KUALA LUMPUR (July 3): In a move seen to counter an existing motion by the government to reduce minimum voting age to 18 years old, the opposition bloc intends to move its own Private Member’ Bill to make Malaysians aged 18 and above automatically registered as voters.
Concurrently, the opposition also intends to lower the minimum age of electoral candidates to 18 as well, said opposition leader Datuk Seri Ismail Sabri Yaakob.
“The opposition members of Parliament have met and unanimously decided to bring forth a suggestion to amend Article 119 (1) of the Federal Constitution.
“As such, the opposition bloc will move a motion to amend Article 119(1) of the Federal Constitution to allow Malaysian citizens aged 18 and above to be automatically registered as voters,” Ismail said.
“In line with that, an amendment to Article 47 of the Federal Constitution is also proposed, where the requirement to be electoral candidates will be lowered to 18 years,” he added.

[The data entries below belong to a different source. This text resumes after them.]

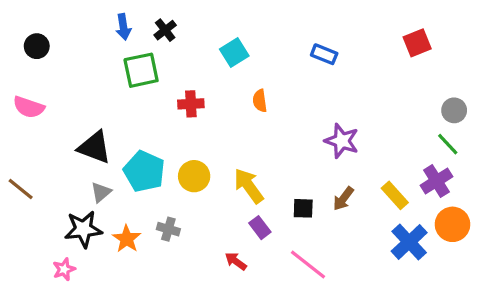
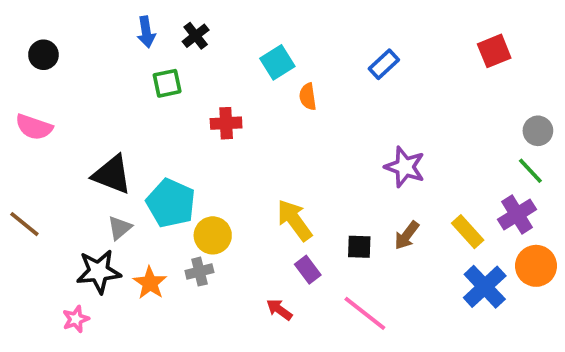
blue rectangle: (324, 54) -> (384, 64), turned -65
green square: (141, 70) -> (167, 83), size x0.7
orange semicircle: (260, 101) -> (308, 97), moved
yellow circle: (194, 176) -> (213, 235), moved
gray cross: (168, 229) -> (199, 272), turned -30

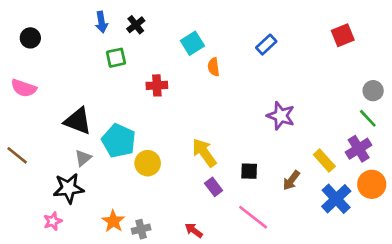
brown arrow: (407, 235) -> (291, 180), moved
gray cross: (199, 272) -> (141, 229), moved
orange star: (150, 283) -> (113, 221), moved
red arrow: (279, 310) -> (194, 230), moved

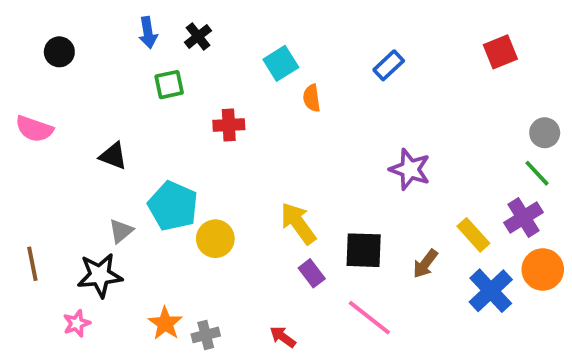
black circle: (30, 38) -> (59, 52), moved
black triangle: (78, 121) -> (113, 156), moved, size x0.7
brown line: (17, 155) -> (32, 264), moved, turned 40
black square: (249, 171) -> (364, 250), size x1.5

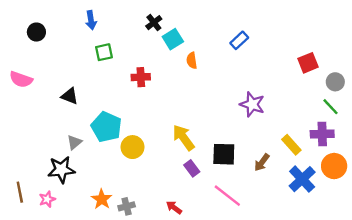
black cross: (198, 36) -> (154, 23), moved
red square: (500, 52) -> (308, 63), moved
purple cross: (523, 217) -> (322, 134), turned 30
brown line: (32, 264) -> (20, 192), moved

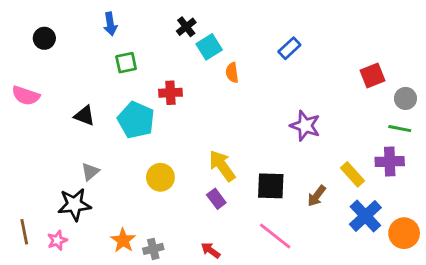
green line: (331, 107) -> (400, 129), turned -36
cyan pentagon: (106, 127) -> (136, 120), moved
orange circle: (334, 166) -> (404, 233), moved
purple rectangle: (192, 168) -> (216, 199), moved

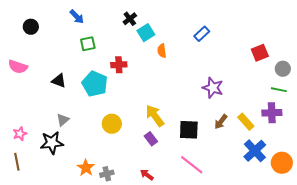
blue arrow: (110, 24) -> (77, 17), turned -35
brown arrow: (317, 196) -> (221, 122), moved
pink star: (57, 240) -> (20, 134), moved

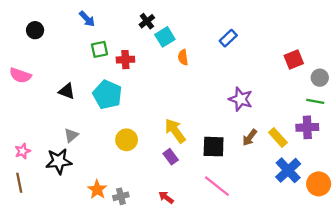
red cross: (119, 65) -> (125, 60), moved

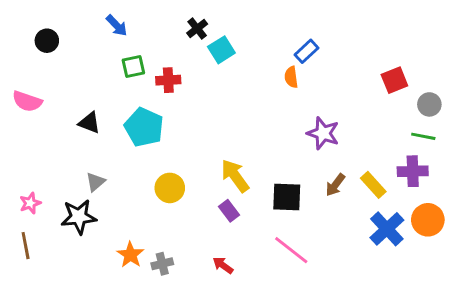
orange semicircle: (183, 57) -> (291, 77), moved
orange circle: (319, 184) -> (428, 220), moved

This means the opposition — comprising Barisan Nasional, PAS and Gabungan Parti Sarawak — will vote against the government’s Bill if it stops short of making registration automatic and lowering the candidate's minimum age to 18.
Asked when the private bill will be filed by the Opposition, Ismail Sabri merely said “very soon”.
Earlier today, Dewan Rakyat MPs were briefed on the government’s motion, which is expected to be tabled in the Dewan Rakyat tomorrow by Youth and Sports Minister Syed Saddiq Syed Abdul Rahman.
Among issues raised in the briefing include the issue of automatic registration, which the government said will be taken into consideration.
Pas deputy president Datuk Tuan Ibrahim Tuan Man pointed out that “the government does not have to make the amendments on this matter multiple times”.
“If this can be resolved in one go, it should,” Tuan Ibrahim said.
He reiterated that currently, there are almost four million unregistered voters, and that lowering voting age would add to another three million eligible voters which are not registered.
“The government should resolve [the issue of non-registration] first,” he said.
“We are confident that when the government files a motion to amend the Constitution, they would want the motion to be passed, and as such, they would need to take into account, the views of the opposition [as the government does not have two-thirds majority in the Dewan Rakyat,” he added.
In the previous parliament sitting earlier this year, the one-year old Pakatan Harapan goverment failed to pass a Bill to amend the Federal Constitution to restore the status of Sabah and Sarawak as partners in the Federation of Malaysia, instead of as states under the federation.
Out of 197 attending MPs, 138 MPs voted for the Bill, while none voted against.
Together with Parti Warisan Sabah and Upko, the Pakatan Harapan coalition commands 139 of 222 parliamentary seats — falling short by nine seats to make up for a two-thirds majority.